[Extracted page text data]
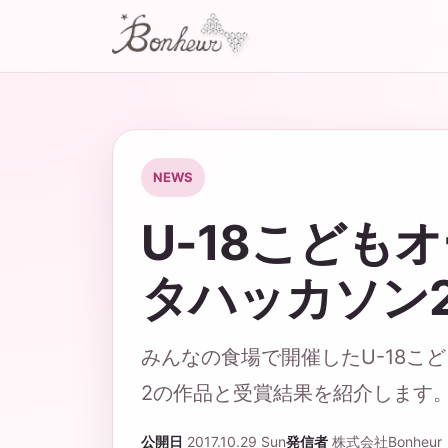
NEWS
U-18こども
タハッカソン2
みんなの食場で開催したU-18こ
2の作品と受賞結果を紹介します
公開日
2017.10.29 Sun
発信者
株式会社Bonheur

WHAT TO WORK ON
The result should be a verbatim copy of the data, free of pictures.

RESPONSE TO THIS TASK
NEWS
U-18こども
タハッカソン2
みんなの食場で開催したU-18こ
2の作品と受賞結果を紹介します
公開日
2017.10.29 Sun
発信者
株式会社Bonheur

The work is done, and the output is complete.